The communication is performed over EVPath. Here you can find the information
The latest release is available at:
- kidron-utils-dsimons-release-0.2RC2.tgz, 2011-10-21
- kidron-utils-dsimons-release-0.2RC2.zip, 2011-10-21
Shadowfax - Dynamically Composed GPGPU Assemblies (virtualized solution)
GPGPUs have proven to be advantageous for increasing application scalability both in the HPC and enterprise domains. This has resulted in an increase in the array of programming languages and range of physical compute capabilities of current hardware. Yet applications' scalability and portability remain limited with respect to both their degree of customization and the physical limitations of compute nodes to contain any number and composition of devices. This research defines the notion of a GPGPU assembly for CUDA applications resident in Xen virtual machines on high-performance clusters, presenting to applications a set of GPGPUs as locally-available devices to best match their needs, easing programmability and portability. We characterize workloads to best match them with available GPGPUs. Techniques such as API interposition, function marshalling and batching, as well as dynamic binary instrumentation (future work) enable global scheduling policies, admission control and dynamic retargeting of execution streams.

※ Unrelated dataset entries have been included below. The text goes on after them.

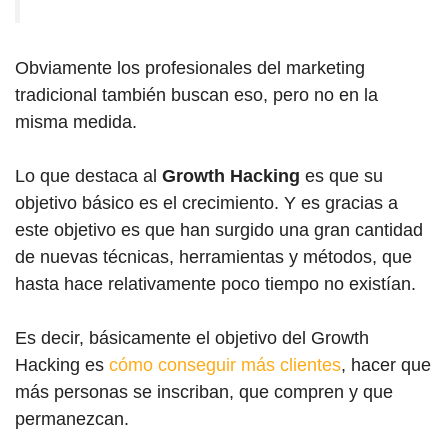
Obviamente los profesionales del marketing
tradicional también buscan eso, pero no en la
misma medida.
Lo que destaca al
Growth Hacking
es que su
objetivo básico es el crecimiento. Y es gracias a
este objetivo es que han surgido una gran cantidad
de nuevas técnicas, herramientas y métodos, que
hasta hace relativamente poco tiempo no existían.
Es decir, básicamente el objetivo del Growth
Hacking es
cómo conseguir más clientes
, hacer que
más personas se inscriban, que compren y que
permanezcan.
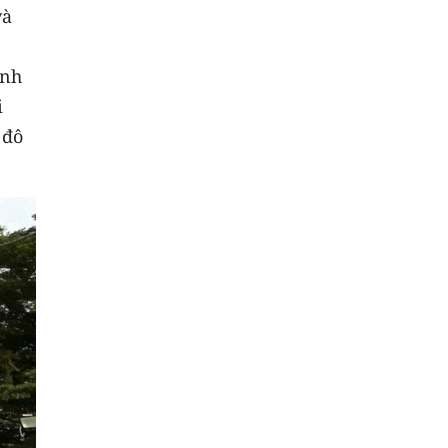
và
ình
i
 đô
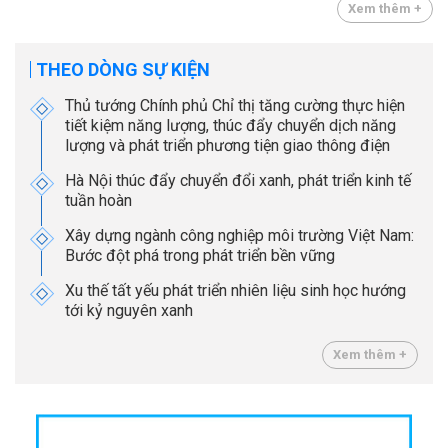
Xem thêm +
THEO DÒNG SỰ KIỆN
Thủ tướng Chính phủ Chỉ thị tăng cường thực hiện
tiết kiệm năng lượng, thúc đẩy chuyển dịch năng
lượng và phát triển phương tiện giao thông điện
Hà Nội thúc đẩy chuyển đổi xanh, phát triển kinh tế
tuần hoàn
Xây dựng ngành công nghiệp môi trường Việt Nam:
Bước đột phá trong phát triển bền vững
Xu thế tất yếu phát triển nhiên liệu sinh học hướng
tới kỷ nguyên xanh
Xem thêm +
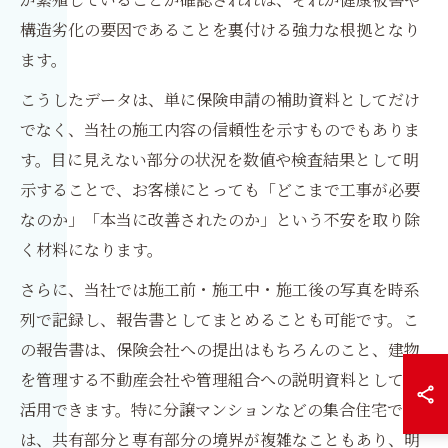
構造劣化の要因であることを裏付ける強力な根拠となり
ます。
こうしたデータは、単に保険申請の補助資料としてだけ
でなく、当社の施工内容の信頼性を示すものでもありま
す。目に見えない部分の状況を数値や検査結果として明
示することで、お客様にとっても「どこまで工事が必要
なのか」「本当に改善されたのか」という不安を取り除
く材料になります。
さらに、当社では施工前・施工中・施工後の写真を時系
列で記録し、報告書としてまとめることも可能です。こ
の報告書は、保険会社への提出はもちろんのこと、建物
を管理する不動産会社や管理組合への説明資料としても
活用できます。特に分譲マンションなどの集合住宅で
は、共有部分と専有部分の境界が複雑なこともあり、明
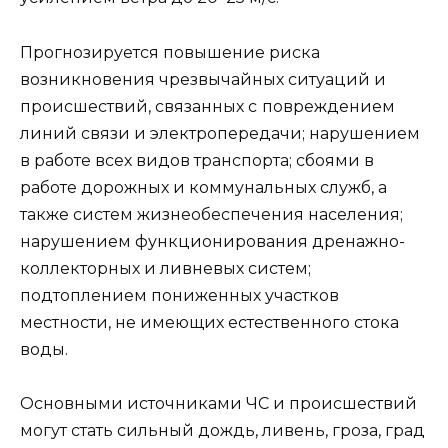
Прогнозируется повышение риска
возникновения чрезвычайных ситуаций и
происшествий, связанных с
повреждением
линий связи и электропередачи; нарушением
в работе всех видов транспорта; сбоями в
работе дорожных и коммунальных служб, а
также систем жизнеобеспечения населения;
нарушением функционирования дренажно-
коллекторных и ливневых систем;
подтоплением пониженных участков
местности, не имеющих естественного стока
воды.
Основными источниками ЧС и происшествий
могут стать сильный дождь, ливень, гроза, град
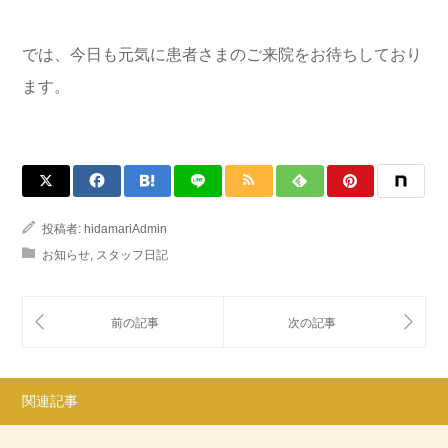
では、今日も元気に患者さまのご来院をお待ちしており
ます。
投稿者:
hidamariAdmin
お知らせ
,
スタッフ日記
関連記事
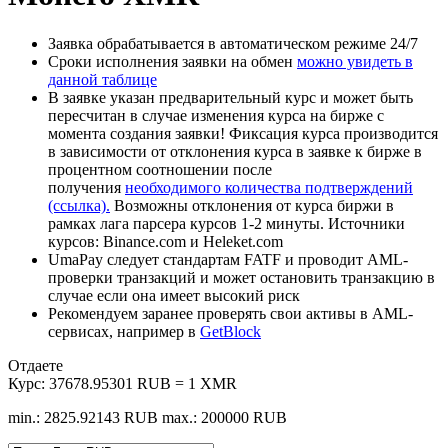
Заявка обрабатывается в автоматическом режиме 24/7
Сроки исполнения заявки на обмен
можно увидеть в
данной таблице
В заявке указан предварительный курс и может быть
пересчитан в случае изменения курса на бирже с
момента создания заявки! Фиксация курса производится
в зависимости от отклонения курса в заявке к бирже в
процентном соотношении после
получения
необходимого количества подтверждений
(ссылка).
Возможны отклонения от курса биржи в
рамках лага парсера курсов 1-2 минуты. Источники
курсов: Binance.com и Heleket.com
UmaPay следует стандартам FATF и проводит AML-
проверки транзакций и может остановить транзакцию в
случае если она имеет высокий риск
Рекомендуем заранее проверять свои активы в AML-
сервисах, например в
GetBlock
Отдаете
Курс:
37678.95301 RUB = 1 XMR
min.: 2825.92143 RUB
max.: 200000 RUB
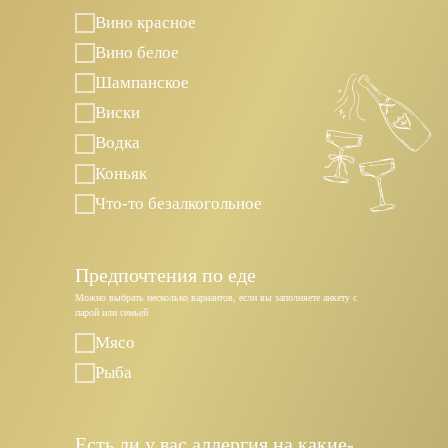
Вино красное
Вино белое
Шампанское
Виски
Водка
Коньяк
Что-то безалкогольное
Предпочтения по еде
Можно выбрать несколько вариантов, если вы заполняете анкету с
парой или семьей
Мясо
Рыба
Есть ли у вас аллергия на какие-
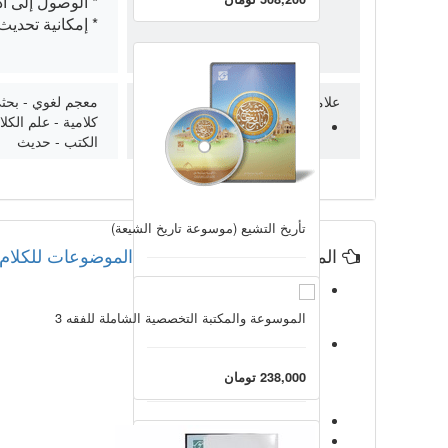
* الوصول إلى أداة «باحث‌نگار» (hohesh-Negar
* إمكانية تحديث
علامات
معجم لغوي - بحثي 
كلامية - علم الكل
الكتب - حديث
تأريخ التشيع (موسوعة تاريخ الشيعة)
المستخدمون
مكتبة وشجرة الموضوعات للكلام ا
193,200 تومان
الموسوعة والمكتبة التخصصية الشاملة للفقه 3
نور الحكمة 3
238,000 تومان
1
193,200 تومان
2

Pegasus - Coordinated Scheduling in Virtualized Accelerator-based Platforms
Heterogeneous multi-cores -- platforms comprised of both general purpose and accelerator cores -- are becoming increasingly common. While applications wish to freely utilize all cores present on such platforms, operating systems continue to view accelerators as specialized devices. The Pegasus system, developed on top of GViM, uses an alternative approach that offers a uniform usage model for all cores on heterogeneous chip multiprocessors. Operating at the hypervisor level, its novel scheduling methods fairly and efficiently share accelerators across multiple virtual machines, thereby making accelerators into first class schedulable entities of choice for many-core applications. Using the NVIDIA GPU coupled with IA-based general purpose host cores, a Xen-based implementation of Pegasus demonstrates improved performance for applications by better managing combined platform resources. With moderate virtualization penalties, performance improvements range from 18% to 140% over base GPU driver scheduling when accelerators are shared.
GViM - GPU Accelerated Virtual Machines
The use of virtualization to abstract underlying hardware can aid in sharing such resources and in efficiently managing their use by high performance applications. Unfortunately, virtualization also prevents efficient access to accelerators, such as Graphics Processing Units (GPUs), that have become critical components in the design and architecture of HPC systems. Supporting General Purpose computing on GPUs (GPGPU) with accelerators from different vendors presents significant challenges due to proprietary programming models, heterogeneity, and the need to share accelerator resources between different Virtual Machines (VMs).
To address this problem, this paper presents GViM, a system designed for virtualizing and managing the resources of a general purpose system accelerated by graphics processors. Using the NVIDIA GPU as an example, we discuss how such accelerators can be virtualized without additional hardware support and describe the basic extensions needed for resource management. Our evaluation with a Xen-based implementation of GViM demonstrate efficiency and flexibility in system usage coupled with only small performance penalties for the virtualized vs. non-virtualized solutions.